10 Steps to Start Using LinkedIn for Your Business
Have you noticed that LinkedIn is no longer just an online CV where job seekers are looking for their next challenge and recruiters are searching for candidates? LinkedIn is a professional social network, a business directory, and a place to get visibility for your company. Below I suggest a 10-step process to start using LinkedIn for your business.
This information is taken from a full-length post, a complete guide really, which you can find here.
10 Steps to Start Using LinkedIn for Your Business
Step 1: Is Your Target Audience on LinkedIn?
Before you get started and excited about increasing your visibility on LinkedIn, you have to analyze your target audience and compare it with LinkedIn’s typical user: majority male, highly educated, and higher average income than on other platforms. Are you the owner of a jewelry store or a travel agency? Then don't bother with LinkedIn. Your audience is on Facebook. But if you are running a Management Consulting, Financial Advice, or any type of service business, then keep on reading—this is for you. To generalize: if you’re in the B2B sector, there’s a good chance that your prospects are on LinkedIn.
Step 2: Your Personal LinkedIn Profile
Your profile is like your business card, website, and elevator speech all in one. I'm sure you've spent some money on your website to make a good first impression. Well, your and your employees' LinkedIn profiles are just as important. Optimize it for search results and make sure it’s customer focused and stands out from the rest. A few things to pay attention to:
- Double-check that the profile photo looks professional.
- Include keywords in your headline, explain who you are helping and what you are helping them with.
- The summary needs to be in the first person and focus on your current position, not be a flashback to the past.

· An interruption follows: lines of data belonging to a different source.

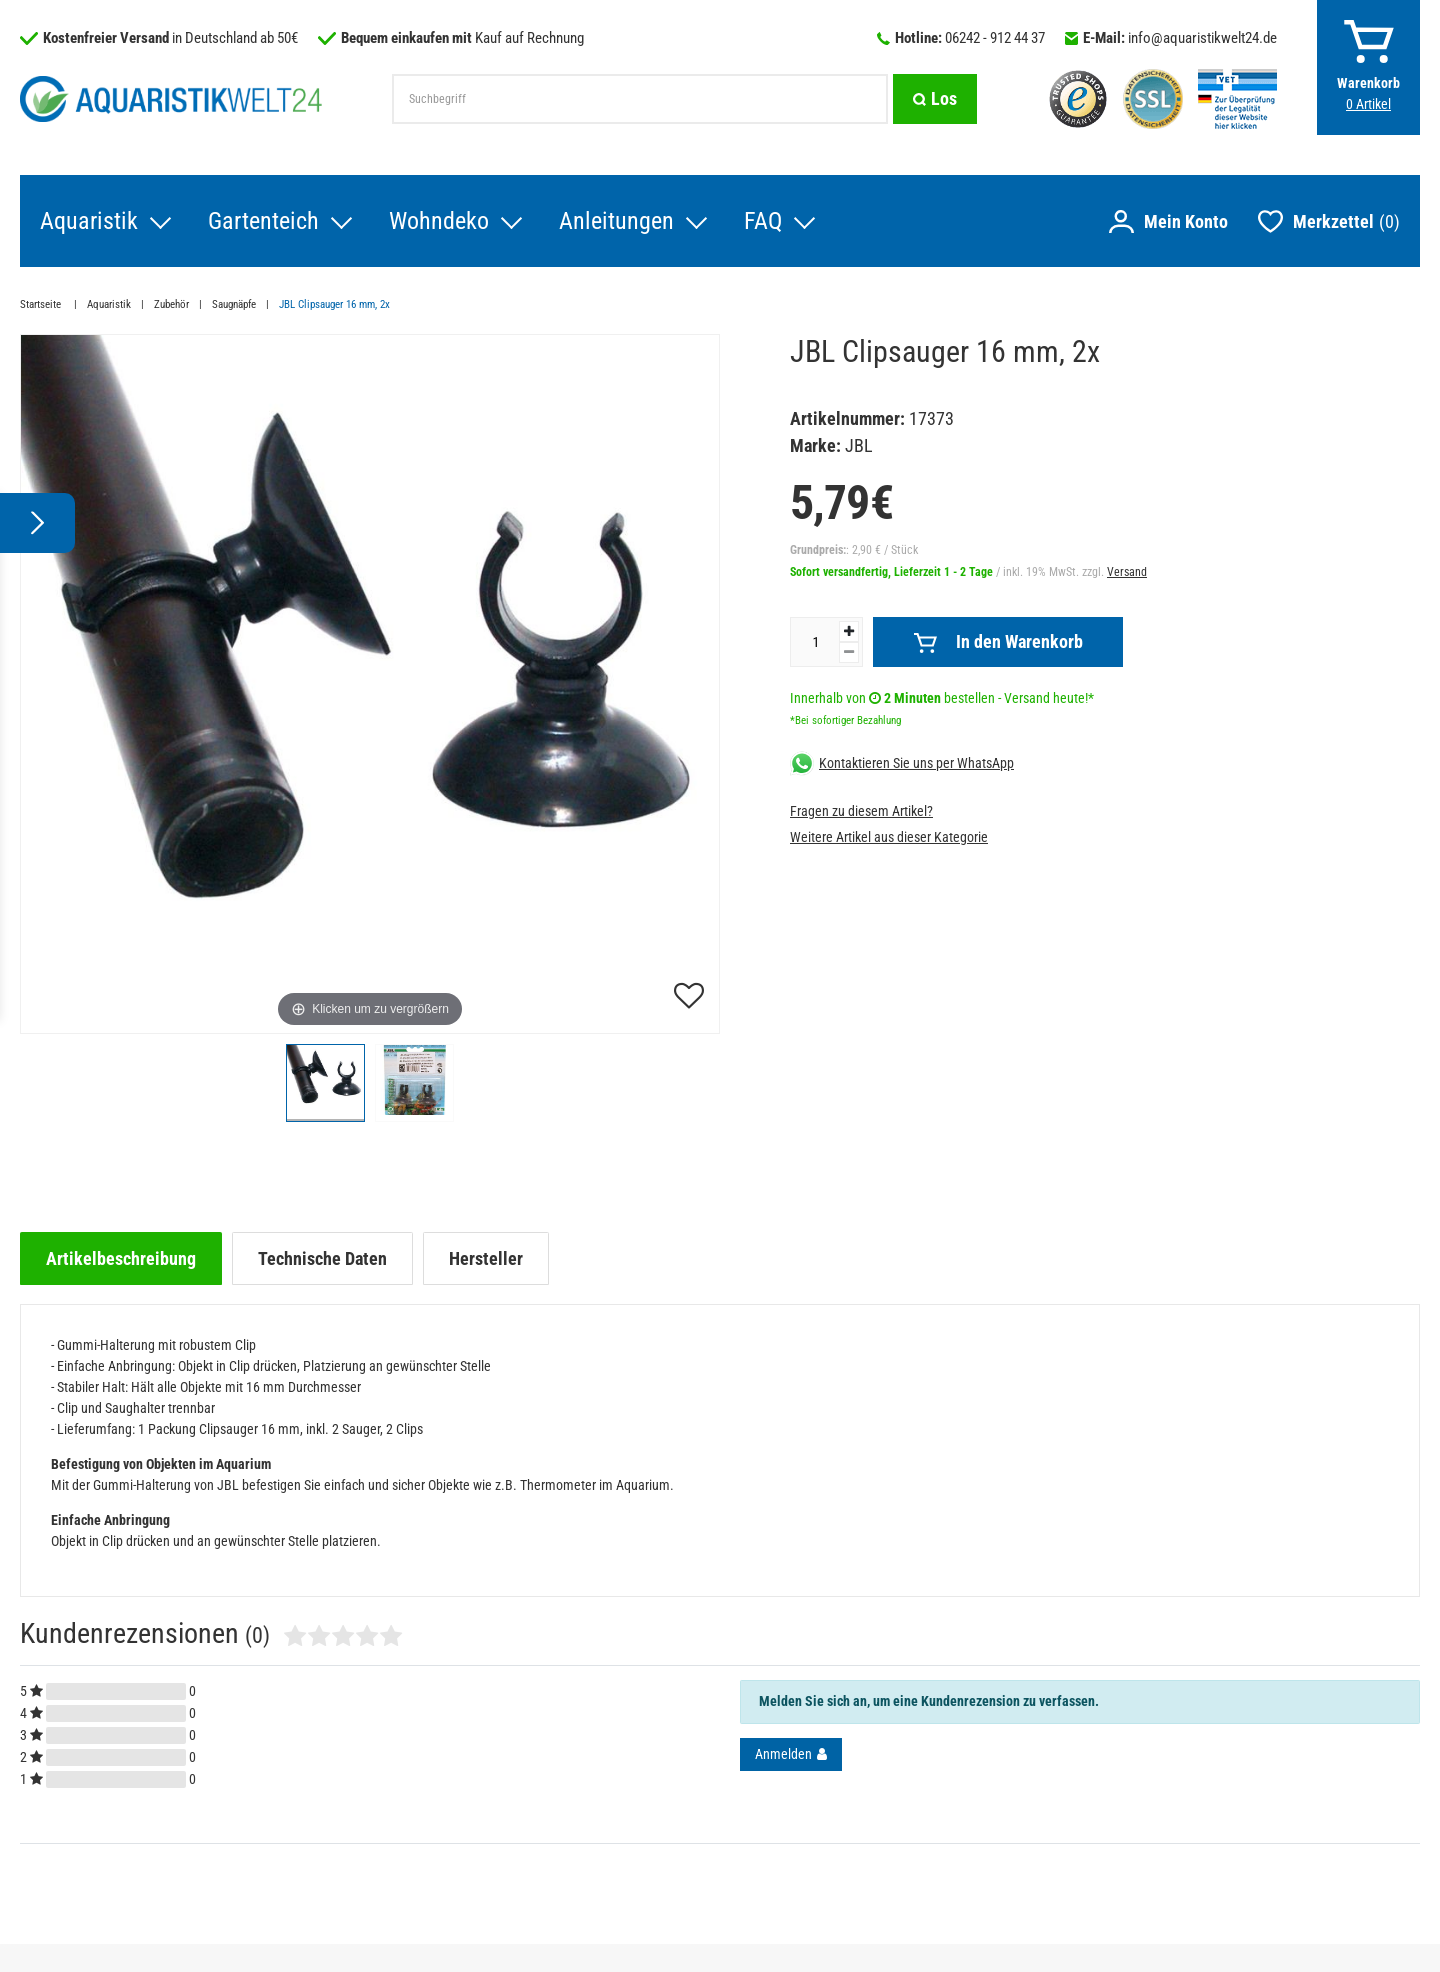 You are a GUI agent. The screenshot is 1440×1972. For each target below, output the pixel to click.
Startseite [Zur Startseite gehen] (42, 304)
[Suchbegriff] (640, 99)
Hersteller (486, 1258)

- Include visuals: pictures, video, and slideshare presentations.
- Here are a few other things you should change on your profile.
Step 3: Getting Visibility with Personal Profiles
Congratulations, you have optimized your profile. But now you need some visibility. Remember, your profile is like a website. If you have no traffic to your site, it's pretty useless. In order to get visibility you need to share content, publish your own content via LinkedIn Publisher, and be active and engaging with your network and on LinkedIn Groups.
Step 4: Your LinkedIn Company Page
If you are a business owner, I highly recommend you also create a LinkedIn Company page. Enter a nice visual, a description of your company, information such as your address and website, and then add selected administrators that will help you moderate the page. The power of the company page is not the page itself but the engagement with its followers through the content that’s being shared via the status updates.
Step 5: Get Some Followers for Your Company Page
In order to have followers, you need to continuously communicate about your company page. It needs to be considered one of the best places to stay informed about your company. Add a "follow us" button on your website, email signatures, and newsletter. Mention it when you talk to clients, give public presentations, or attend networking events.
Step 6: Getting Visibility With LinkedIn Company Pages
Now that you have followers, you need to share updates in order to stay in touch with them. Modern companies must think like publishers. Share interesting content in the form of free updates and sponsor some of those updates to reach a new audience. Aim for one update per day, but if that seems too optimistic, aim for a lower number—but one that you can commit to on a regular basis. At least one per week.
Step 7: What Kind of Content Goes on Your LinkedIn Company Page?
"Content is king," they say. And it's true. I would add "contextual and valuable content." Sit together with your team and brainstorm about what type of content you could share with your followers. Vary different types of content (text, audio, video, presentations, etc.) and different types of sources (your own blog, other respected sources in the industry). Then establish an editorial calendar in which you define different content categories and plan who publishes what content.
Step 8: LinkedIn Paid Ads
Ads are another option to get visibility from a very targeted audience for as little as $10 per day. There are different options available. Either small ads that show up in the right-hand column of LinkedIn or sponsored company updates that are visible on the target public's news feed. I find the latter to be more visible and get a higher return on investment.
Step 9: Prospecting on LinkedIn
Up till now we talked about "Inbound" activities, people finding you. LinkedIn is also THE place to identify and proactively search for prospects if you are in the B2B sector. Check out the "Advanced Search" function to find your ideal clients via targeted keyword searches.
Step 10: Engaging With Prospects
The relationship doesn’t end when you add prospects to your network; that’s just the beginning. You then need to engage with them and build a relationship. For example, comment on or share their content, follow and engage with them on Twitter if you see that they are more active there, send them a birthday message, etc.
Will you make marketing on LinkedIn a priority for your business?
If you’re in the B2B sector, your clients are on LinkedIn! So will you invest in learning more about this platform, train your employees, and put in place a focused marketing strategy for your business that is customized to your audience?